### [Assignment]
Among the entries below, the lines from the one with "Outline right lung" up to and including the one with "Show me 'myocardium'." are to be restated exactly, without pictures.

### [Available records]
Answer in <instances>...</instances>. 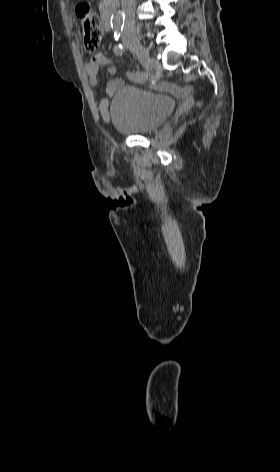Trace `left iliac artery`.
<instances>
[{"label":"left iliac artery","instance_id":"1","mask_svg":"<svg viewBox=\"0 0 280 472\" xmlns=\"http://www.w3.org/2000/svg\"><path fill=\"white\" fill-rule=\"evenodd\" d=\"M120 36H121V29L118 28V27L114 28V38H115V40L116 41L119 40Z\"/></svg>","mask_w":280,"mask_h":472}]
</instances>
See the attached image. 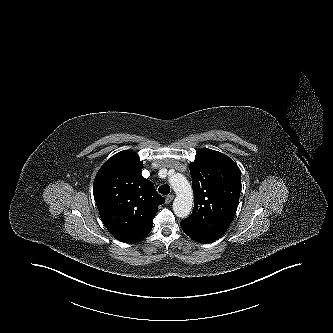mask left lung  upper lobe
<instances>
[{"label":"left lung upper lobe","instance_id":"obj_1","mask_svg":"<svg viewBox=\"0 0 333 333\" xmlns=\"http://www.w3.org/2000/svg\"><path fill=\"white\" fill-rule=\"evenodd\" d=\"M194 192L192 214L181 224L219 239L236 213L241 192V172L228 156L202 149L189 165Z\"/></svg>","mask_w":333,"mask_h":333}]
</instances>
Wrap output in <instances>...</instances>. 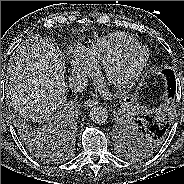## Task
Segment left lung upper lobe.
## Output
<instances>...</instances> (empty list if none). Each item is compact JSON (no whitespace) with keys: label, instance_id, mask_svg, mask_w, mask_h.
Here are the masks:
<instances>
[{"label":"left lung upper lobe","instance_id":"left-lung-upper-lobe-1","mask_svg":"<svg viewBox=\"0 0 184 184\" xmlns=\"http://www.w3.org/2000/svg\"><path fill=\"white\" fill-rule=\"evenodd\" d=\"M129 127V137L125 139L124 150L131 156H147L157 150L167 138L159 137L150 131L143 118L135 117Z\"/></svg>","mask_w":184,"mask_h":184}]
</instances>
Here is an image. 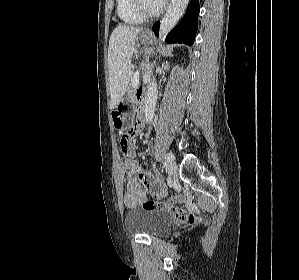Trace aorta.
--
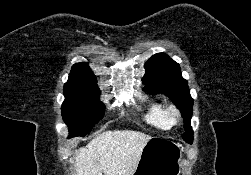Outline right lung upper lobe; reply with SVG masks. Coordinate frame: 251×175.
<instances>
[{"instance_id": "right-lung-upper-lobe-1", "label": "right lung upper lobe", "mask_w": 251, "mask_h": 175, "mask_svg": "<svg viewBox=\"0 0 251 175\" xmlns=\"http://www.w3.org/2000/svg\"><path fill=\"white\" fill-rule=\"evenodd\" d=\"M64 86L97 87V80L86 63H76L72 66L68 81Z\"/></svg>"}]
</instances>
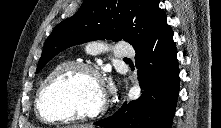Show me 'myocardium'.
--
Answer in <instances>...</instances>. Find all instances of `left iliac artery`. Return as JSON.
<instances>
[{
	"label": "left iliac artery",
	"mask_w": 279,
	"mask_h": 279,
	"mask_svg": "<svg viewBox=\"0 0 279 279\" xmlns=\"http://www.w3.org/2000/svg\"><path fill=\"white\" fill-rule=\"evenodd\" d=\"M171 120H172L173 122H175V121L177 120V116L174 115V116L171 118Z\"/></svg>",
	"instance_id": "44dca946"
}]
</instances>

### [Your solution]
Outline right lung upper lobe; reply with SVG masks. Coordinate frame: 251×175.
<instances>
[{"instance_id": "right-lung-upper-lobe-1", "label": "right lung upper lobe", "mask_w": 251, "mask_h": 175, "mask_svg": "<svg viewBox=\"0 0 251 175\" xmlns=\"http://www.w3.org/2000/svg\"><path fill=\"white\" fill-rule=\"evenodd\" d=\"M64 86L97 87V80L86 63H76L72 66L68 81Z\"/></svg>"}]
</instances>
Show me 'myocardium'.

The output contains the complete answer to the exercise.